Suppose f(z) is a possibly complex valued function of a complex valued function of a complex number z, which satisfies a functional equation of the form [itex]af(z)+bf(\omega ^2 z)=g(z)[/itex] for all z in C, where a and b are some fixed complex numbers and g(z) is some function of z and ω is cube root of unity (ω≠1), then f(z) can be determined uniquely if
a)a+b=0
b)a^2+b^2≠0
c)a^3+b^3≠0
d)a^3+b^3=0

The Attempt at a Solution

If I substitute ω^2z in place of z the equation reduces to
[itex]af(\omega ^2 z) + bf(\omega z) = g(\omega ^2 z)[/itex]

Now if I add both eqns [itex]f(\omega ^2 z)(a+b)+af(z)+bf(\omega z)=g(z)+g(\omega ^2 z) [/itex]

 

[pasmith]

Homework Statement

Suppose f(z) is a possibly complex valued function of a complex valued function of a complex number z, which satisfies a functional equation of the form [itex]af(z)+bf(\omega ^2 z)=g(z)[/itex] for all z in C, where a and b are some fixed complex numbers and g(z) is some function of z and ω is cube root of unity (ω≠1), then f(z) can be determined uniquely if
a)a+b=0
b)a^2+b^2≠0
c)a^3+b^3≠0
d)a^3+b^3=0

The Attempt at a Solution

If I substitute ω^2z in place of z the equation reduces to
[itex]af(\omega ^2 z) + bf(\omega z) = g(\omega ^2 z)[/itex]

Good start.

You have three unknowns [itex]f(z), f(\omega z), f(\omega^2 z)[/itex], so to determine them uniquely you need three equations.
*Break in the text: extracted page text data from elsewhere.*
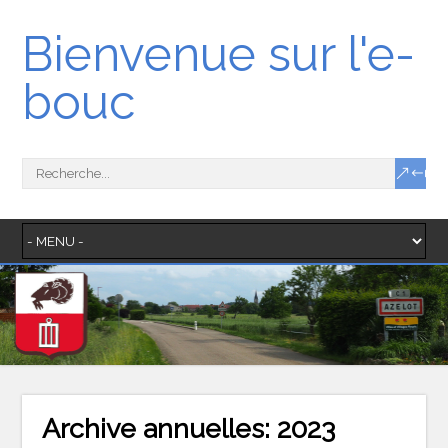
Bienvenue sur l'e-
bouc
Archive annuelles:
2023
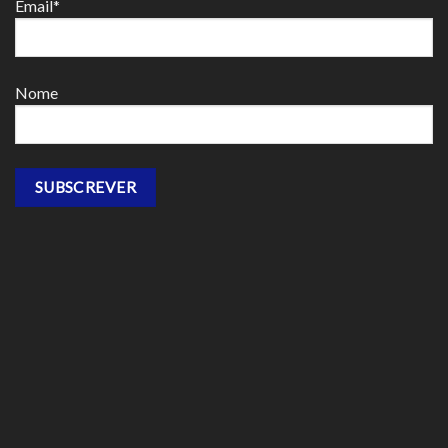
Email*
Nome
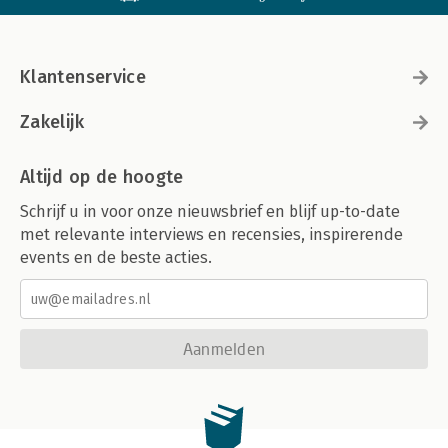
Klantenservice
Zakelijk
Altijd op de hoogte
Schrijf u in voor onze nieuwsbrief en blijf up-to-date
met relevante interviews en recensies, inspirerende
events en de beste acties.
Aanmelden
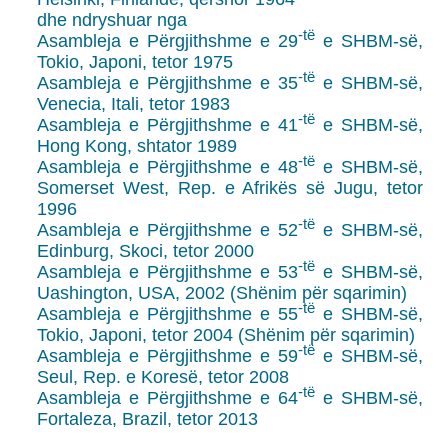
dhe ndryshuar nga
-të
Asambleja e Përgjithshme e 29
e SHBM-së,
Tokio, Japoni, tetor 1975
-të
Asambleja e Përgjithshme e 35
e SHBM-së,
Venecia, Itali, tetor 1983
-të
Asambleja e Përgjithshme e 41
e SHBM-së,
Hong Kong, shtator 1989
-të
Asambleja e Përgjithshme e 48
e SHBM-së,
Somerset West, Rep. e Afrikës së Jugu, tetor
1996
-të
Asambleja e Përgjithshme e 52
e SHBM-së,
Edinburg, Skoci, tetor 2000
-të
Asambleja e Përgjithshme e 53
e SHBM-së,
Uashington, USA, 2002 (Shënim për sqarimin)
-të
Asambleja e Përgjithshme e 55
e SHBM-së,
Tokio, Japoni, tetor 2004 (Shënim për sqarimin)
-të
Asambleja e Përgjithshme e 59
e SHBM-së,
Seul, Rep. e Koresë, tetor 2008
-të
Asambleja e Përgjithshme e 64
e SHBM-së,
Fortaleza, Brazil, tetor 2013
You have the original functional equation and the result of substituting [itex]\omega^2 z[/itex] in place of z; can you think of a way to obtain a third equation?

 

[utkarshakash]

Good start.

You have three unknowns [itex]f(z), f(\omega z), f(\omega^2 z)[/itex], so to determine them uniquely you need three equations. You have the original functional equation and the result of substituting [itex]\omega^2 z[/itex] in place of z; can you think of a way to obtain a third equation?

I substituted ωz in place of z.

[itex]af(\omega z) + bf(z) = g(\omega z)[/itex]

Now If I add all the three eqns I get

[itex](a+b)(f(z)+f(\omega z)+f(\omega ^2 z))=g(z)+g(\omega z)+g(\omega ^2 z)[/itex]

 

[pasmith]

I substituted ωz in place of z.

[itex]af(\omega z) + bf(z) = g(\omega z)[/itex]

Now If I add all the three eqns I get

[itex](a+b)(f(z)+f(\omega z)+f(\omega ^2 z))=g(z)+g(\omega z)+g(\omega ^2 z)[/itex]

You have
[tex]
af(z) + bf(\omega^2 z) = g(z) \\
af(\omega z) + bf(z) = g(\omega z) \\
af(\omega^2 z) + bf(\omega z) = g(\omega^2 z)
[/tex]
which is a system of linear simultaneous equations for the unknowns [itex]f(z), f(\omega z), f(\omega^2 z)[/itex]. What condition do [itex]a[/itex] and [itex]b[/itex] have to satisfy for this linear system to have a unique solution?